Written by Elaine Ellis Thomas, Rector of All Saints Episcopal Parish, Hoboken, NJ

palms, ashes, cross, title--lentdevo theme image

My conversion did not come easy. God had to work hard to entice me, and music was God’s weapon of choice. 

“Here, little girl, sing this solo on Christmas Eve.”

“Here, young teenager, a beautiful organ for you to learn to play.”

“Here, young mother looking for fulfillment, the organist is retiring, and they know you play.”

And before I knew it, I had seven choirs and a flourishing ministry, and that’s when God said, “Over here. This is the chair you need to sit in, not on that organ bench.” 

And that, my friends, is the abridged story of my call to ordained ministry.

Somewhere during that long process, probably when, as a young teenager, I sang in the adult choir where the person closest to me in age had at least four decades on me, I first sang Herbert Howells. It might have been the Gloucester Service for Evensong (for the non-Anglicans among us, that includes the Magnificat and Nunc Dimittis). But no Howells piece so wrenched my young soul than Like as the Hart, a setting of Psalm 42 composed in the early years of World War II when England’s survival was not a sure thing. 

The sopranos sing “My tears have been my meat day and night” (the music builds) “while they daily say unto me” (loud d-minor chord) “where is now thy God?”

And when those words repeat, there is the sound of defeat. “My tears have been my meat day and night…” (trailing off).
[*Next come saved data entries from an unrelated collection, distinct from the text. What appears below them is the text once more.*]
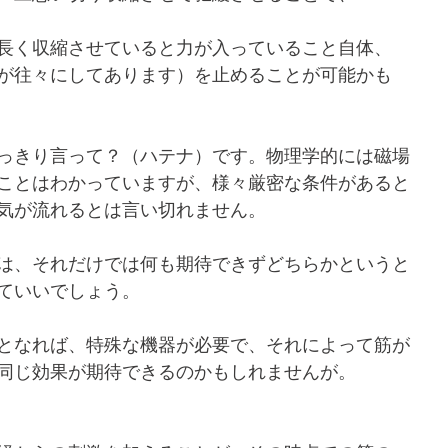
長く収縮させていると力が入っていること自体、
が往々にしてあります）を止めることが可能かも
っきり言って？（ハテナ）です。物理学的には磁場
ことはわかっていますが、様々厳密な条件があると
気が流れるとは言い切れません。
は、それだけでは何も期待できずどちらかというと
ていいでしょう。
となれば、特殊な機器が必要で、それによって筋が
同じ効果が期待できるのかもしれませんが。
As a teenager, that just felt like the angst of trying to figure out who I was in a body I didn’t recognize around people who seemed to expect me to be an adult.

But for Jesus, the cry of “Where now is thy God” was part of the anguish to which he willingly subjected himself as the death of his very human body drew near.

Jesus in the garden says, “I am deeply grieved, even to death; remain here, and keep awake” (Mark 14:34).

Where now is thy God, Jesus?

We have heard the cries of the sorrowful hundreds of thousands of times over the past two years. People dying in isolation from those they love, last rites offered on FaceTime, final words of goodbye from a cell phone held up to an as-yet still listening ear.

Where now is thy God?

The Church, for ages quite content to proclaim her longing, “Like as the hart desireth the waterbrooks, so longeth my soul after thee, O God” (Psalm 42:1) has been confronted with the cries of abandonment that weave their way through this psalm

Why are you so full of heaviness, O my soul?

I will say to the God of my strength, “Why have you forgotten me?”

Where now is thy God?

Two years of pandemic have confronted us, as individuals and as churches, with our mortality. The longing of our hearts, the thirst for God’s living waters, are the confession that we are nothing without God’s presence, that our thirst will never be quenched until our trust is solely in God “who is the help of my countenance and my God.”

Jesus knew this. Even in his deep grief, begging that the cup might be taken from him, he knew that the cup that he drank would become the cup of our salvation. Wherever God was in that moment, Jesus still prayed. Still called “Abba.” Still understood that God’s will must be done.

God’s will be done, on earth as in heaven, where no cries of “where now is thy God” are heard ever again, because we all dwell in the knowledge and love of God. We all go with the multitude to God’s house, with voices of praise and thanksgiving.

Just as the psalms point to fulfillment of God’s promises to us, so Howells ends Like as the Hart, with a soft, tender E-major resolution to the question, “When shall I come to appear before the presence of God?” There is, even in the questioning, an assurance that we will yet come into God’s presence, that our longing will cease, and our thirst will be quenched with streams of living water.